— Instructions for the task —
What follows is a listing. Write it all out exactly.

══════════════════════════════

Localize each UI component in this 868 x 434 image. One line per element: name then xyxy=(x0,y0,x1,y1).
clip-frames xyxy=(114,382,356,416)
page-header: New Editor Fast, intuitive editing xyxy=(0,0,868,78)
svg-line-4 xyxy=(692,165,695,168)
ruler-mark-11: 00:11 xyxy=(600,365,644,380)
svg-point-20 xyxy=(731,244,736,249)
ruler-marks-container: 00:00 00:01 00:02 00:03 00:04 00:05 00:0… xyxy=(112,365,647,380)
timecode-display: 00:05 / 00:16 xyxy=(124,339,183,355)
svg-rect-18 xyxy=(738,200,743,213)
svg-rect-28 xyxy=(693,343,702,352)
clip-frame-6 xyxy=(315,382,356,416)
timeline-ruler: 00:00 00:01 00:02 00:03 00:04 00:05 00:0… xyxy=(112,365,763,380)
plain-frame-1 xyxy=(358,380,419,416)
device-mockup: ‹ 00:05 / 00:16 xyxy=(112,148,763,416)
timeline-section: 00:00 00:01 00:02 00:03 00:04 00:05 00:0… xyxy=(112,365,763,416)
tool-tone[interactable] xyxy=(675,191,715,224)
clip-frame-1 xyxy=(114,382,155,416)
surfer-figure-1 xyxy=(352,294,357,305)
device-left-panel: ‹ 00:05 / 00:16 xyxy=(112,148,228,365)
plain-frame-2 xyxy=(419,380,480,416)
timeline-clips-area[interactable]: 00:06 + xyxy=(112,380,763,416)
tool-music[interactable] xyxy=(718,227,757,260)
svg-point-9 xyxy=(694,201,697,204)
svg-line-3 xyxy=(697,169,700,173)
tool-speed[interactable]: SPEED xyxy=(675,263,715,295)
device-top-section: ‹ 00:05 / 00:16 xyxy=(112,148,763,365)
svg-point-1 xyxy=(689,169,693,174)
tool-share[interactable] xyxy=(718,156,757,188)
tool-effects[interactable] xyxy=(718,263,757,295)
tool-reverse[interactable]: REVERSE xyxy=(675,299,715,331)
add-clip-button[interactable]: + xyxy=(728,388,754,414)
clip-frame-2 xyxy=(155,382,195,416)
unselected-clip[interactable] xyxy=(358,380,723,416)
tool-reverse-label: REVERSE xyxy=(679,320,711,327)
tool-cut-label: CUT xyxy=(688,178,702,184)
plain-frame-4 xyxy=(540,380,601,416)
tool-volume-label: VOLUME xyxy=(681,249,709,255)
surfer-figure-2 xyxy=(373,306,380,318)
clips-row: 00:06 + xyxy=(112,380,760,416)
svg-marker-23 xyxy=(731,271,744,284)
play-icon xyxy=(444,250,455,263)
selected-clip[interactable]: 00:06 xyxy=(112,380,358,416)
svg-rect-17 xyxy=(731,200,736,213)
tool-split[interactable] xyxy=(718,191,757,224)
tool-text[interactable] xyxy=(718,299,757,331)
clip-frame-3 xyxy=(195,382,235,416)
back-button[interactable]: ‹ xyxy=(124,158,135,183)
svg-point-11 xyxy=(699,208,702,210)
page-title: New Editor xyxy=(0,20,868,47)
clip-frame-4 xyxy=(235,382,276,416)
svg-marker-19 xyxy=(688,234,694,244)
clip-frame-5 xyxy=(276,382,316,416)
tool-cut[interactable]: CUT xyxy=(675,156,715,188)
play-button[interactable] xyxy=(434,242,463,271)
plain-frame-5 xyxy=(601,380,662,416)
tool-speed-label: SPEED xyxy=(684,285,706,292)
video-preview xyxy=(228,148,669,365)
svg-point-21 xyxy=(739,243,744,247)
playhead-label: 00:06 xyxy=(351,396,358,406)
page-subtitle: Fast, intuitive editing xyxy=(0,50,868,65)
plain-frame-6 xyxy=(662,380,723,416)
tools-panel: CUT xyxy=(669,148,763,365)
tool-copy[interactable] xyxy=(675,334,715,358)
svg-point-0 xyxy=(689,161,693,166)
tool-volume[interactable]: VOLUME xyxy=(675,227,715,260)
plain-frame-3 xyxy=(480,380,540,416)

══════════════════════════════

— Exercise answer —
Localize each UI component in this 868 x 434 image. One line per element: name then xyxy=(x0,y0,x1,y1).
clip-frames xyxy=(114,382,356,416)
page-header: New Editor Fast, intuitive editing xyxy=(0,0,868,78)
svg-line-4 xyxy=(692,165,695,168)
ruler-mark-11: 00:11 xyxy=(600,365,644,380)
svg-point-20 xyxy=(731,244,736,249)
ruler-marks-container: 00:00 00:01 00:02 00:03 00:04 00:05 00:0… xyxy=(112,365,647,380)
timecode-display: 00:05 / 00:16 xyxy=(124,339,183,355)
svg-rect-18 xyxy=(738,200,743,213)
svg-rect-28 xyxy=(693,343,702,352)
clip-frame-6 xyxy=(315,382,356,416)
timeline-ruler: 00:00 00:01 00:02 00:03 00:04 00:05 00:0… xyxy=(112,365,763,380)
plain-frame-1 xyxy=(358,380,419,416)
device-mockup: ‹ 00:05 / 00:16 xyxy=(112,148,763,416)
timeline-section: 00:00 00:01 00:02 00:03 00:04 00:05 00:0… xyxy=(112,365,763,416)
tool-tone[interactable] xyxy=(675,191,715,224)
clip-frame-1 xyxy=(114,382,155,416)
surfer-figure-1 xyxy=(352,294,357,305)
device-left-panel: ‹ 00:05 / 00:16 xyxy=(112,148,228,365)
plain-frame-2 xyxy=(419,380,480,416)
timeline-clips-area[interactable]: 00:06 + xyxy=(112,380,763,416)
tool-music[interactable] xyxy=(718,227,757,260)
svg-point-9 xyxy=(694,201,697,204)
svg-line-3 xyxy=(697,169,700,173)
tool-speed[interactable]: SPEED xyxy=(675,263,715,295)
device-top-section: ‹ 00:05 / 00:16 xyxy=(112,148,763,365)
svg-point-1 xyxy=(689,169,693,174)
tool-share[interactable] xyxy=(718,156,757,188)
tool-effects[interactable] xyxy=(718,263,757,295)
tool-reverse[interactable]: REVERSE xyxy=(675,299,715,331)
add-clip-button[interactable]: + xyxy=(728,388,754,414)
clip-frame-2 xyxy=(155,382,195,416)
unselected-clip[interactable] xyxy=(358,380,723,416)
tool-reverse-label: REVERSE xyxy=(679,320,711,327)
tool-cut-label: CUT xyxy=(688,178,702,184)
plain-frame-4 xyxy=(540,380,601,416)
tool-volume-label: VOLUME xyxy=(681,249,709,255)
surfer-figure-2 xyxy=(373,306,380,318)
clips-row: 00:06 + xyxy=(112,380,760,416)
svg-marker-23 xyxy=(731,271,744,284)
play-icon xyxy=(444,250,455,263)
selected-clip[interactable]: 00:06 xyxy=(112,380,358,416)
svg-rect-17 xyxy=(731,200,736,213)
tool-split[interactable] xyxy=(718,191,757,224)
tool-text[interactable] xyxy=(718,299,757,331)
clip-frame-3 xyxy=(195,382,235,416)
back-button[interactable]: ‹ xyxy=(124,158,135,183)
svg-point-11 xyxy=(699,208,702,210)
page-title: New Editor xyxy=(0,20,868,47)
clip-frame-4 xyxy=(235,382,276,416)
svg-marker-19 xyxy=(688,234,694,244)
clip-frame-5 xyxy=(276,382,316,416)
tool-cut[interactable]: CUT xyxy=(675,156,715,188)
play-button[interactable] xyxy=(434,242,463,271)
plain-frame-5 xyxy=(601,380,662,416)
tool-speed-label: SPEED xyxy=(684,285,706,292)
video-preview xyxy=(228,148,669,365)
svg-point-21 xyxy=(739,243,744,247)
playhead-label: 00:06 xyxy=(351,396,358,406)
page-subtitle: Fast, intuitive editing xyxy=(0,50,868,65)
plain-frame-6 xyxy=(662,380,723,416)
tools-panel: CUT xyxy=(669,148,763,365)
tool-copy[interactable] xyxy=(675,334,715,358)
svg-point-0 xyxy=(689,161,693,166)
tool-volume[interactable]: VOLUME xyxy=(675,227,715,260)
plain-frame-3 xyxy=(480,380,540,416)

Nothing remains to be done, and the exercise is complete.